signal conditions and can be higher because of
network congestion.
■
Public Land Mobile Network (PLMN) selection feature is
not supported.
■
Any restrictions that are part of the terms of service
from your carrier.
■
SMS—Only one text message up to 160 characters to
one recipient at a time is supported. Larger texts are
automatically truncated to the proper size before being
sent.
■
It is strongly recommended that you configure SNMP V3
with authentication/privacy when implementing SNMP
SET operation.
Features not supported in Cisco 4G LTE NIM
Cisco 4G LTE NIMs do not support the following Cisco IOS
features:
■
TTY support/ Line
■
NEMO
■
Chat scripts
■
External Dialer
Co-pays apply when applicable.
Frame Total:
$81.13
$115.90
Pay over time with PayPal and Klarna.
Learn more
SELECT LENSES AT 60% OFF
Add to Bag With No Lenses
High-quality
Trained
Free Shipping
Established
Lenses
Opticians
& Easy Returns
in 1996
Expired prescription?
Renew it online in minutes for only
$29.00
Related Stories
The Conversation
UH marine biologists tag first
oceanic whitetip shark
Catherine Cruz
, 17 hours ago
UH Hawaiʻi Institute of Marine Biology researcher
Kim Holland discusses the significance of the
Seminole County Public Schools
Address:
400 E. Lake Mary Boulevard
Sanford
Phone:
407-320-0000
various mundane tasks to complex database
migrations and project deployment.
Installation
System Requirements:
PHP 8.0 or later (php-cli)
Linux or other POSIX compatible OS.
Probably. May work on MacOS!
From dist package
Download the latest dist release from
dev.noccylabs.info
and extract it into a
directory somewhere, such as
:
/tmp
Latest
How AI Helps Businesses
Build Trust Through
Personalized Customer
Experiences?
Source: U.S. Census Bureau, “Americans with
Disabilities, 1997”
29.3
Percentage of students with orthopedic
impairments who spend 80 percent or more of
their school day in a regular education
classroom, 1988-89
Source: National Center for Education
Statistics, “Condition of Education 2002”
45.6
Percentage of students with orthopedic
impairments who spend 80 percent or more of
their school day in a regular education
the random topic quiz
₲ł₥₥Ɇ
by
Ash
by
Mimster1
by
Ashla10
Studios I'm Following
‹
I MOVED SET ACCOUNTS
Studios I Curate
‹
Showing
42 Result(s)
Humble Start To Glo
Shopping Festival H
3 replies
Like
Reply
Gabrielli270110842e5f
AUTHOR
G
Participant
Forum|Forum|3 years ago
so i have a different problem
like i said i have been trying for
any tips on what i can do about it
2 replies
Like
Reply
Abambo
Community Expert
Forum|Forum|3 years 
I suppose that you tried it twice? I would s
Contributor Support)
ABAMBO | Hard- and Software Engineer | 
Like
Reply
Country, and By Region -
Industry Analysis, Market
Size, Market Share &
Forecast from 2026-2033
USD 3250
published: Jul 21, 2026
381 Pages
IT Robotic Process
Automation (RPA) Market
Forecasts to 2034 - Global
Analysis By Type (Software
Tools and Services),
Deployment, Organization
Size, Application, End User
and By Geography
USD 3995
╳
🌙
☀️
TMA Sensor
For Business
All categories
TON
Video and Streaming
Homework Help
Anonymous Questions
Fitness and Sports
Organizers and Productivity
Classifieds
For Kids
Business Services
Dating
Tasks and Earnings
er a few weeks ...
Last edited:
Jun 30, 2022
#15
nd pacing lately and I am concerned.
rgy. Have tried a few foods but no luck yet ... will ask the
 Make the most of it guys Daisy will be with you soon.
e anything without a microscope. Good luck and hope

## AIM OF THE EXERCISE:
In the listing above, start at the line with "SELECT LENSES AT 60% OFF", go on through the line with "Linux or other POSIX compatible OS.", and copy each of those lines exactly; leave out all the rest.

## YOUR SOLUTION:
SELECT LENSES AT 60% OFF
Add to Bag With No Lenses
High-quality
Trained
Free Shipping
Established
Lenses
Opticians
& Easy Returns
in 1996
Expired prescription?
Renew it online in minutes for only
$29.00
Related Stories
The Conversation
UH marine biologists tag first
oceanic whitetip shark
Catherine Cruz
, 17 hours ago
UH Hawaiʻi Institute of Marine Biology researcher
Kim Holland discusses the significance of the
Seminole County Public Schools
Address:
400 E. Lake Mary Boulevard
Sanford
Phone:
407-320-0000
various mundane tasks to complex database
migrations and project deployment.
Installation
System Requirements:
PHP 8.0 or later (php-cli)
Linux or other POSIX compatible OS.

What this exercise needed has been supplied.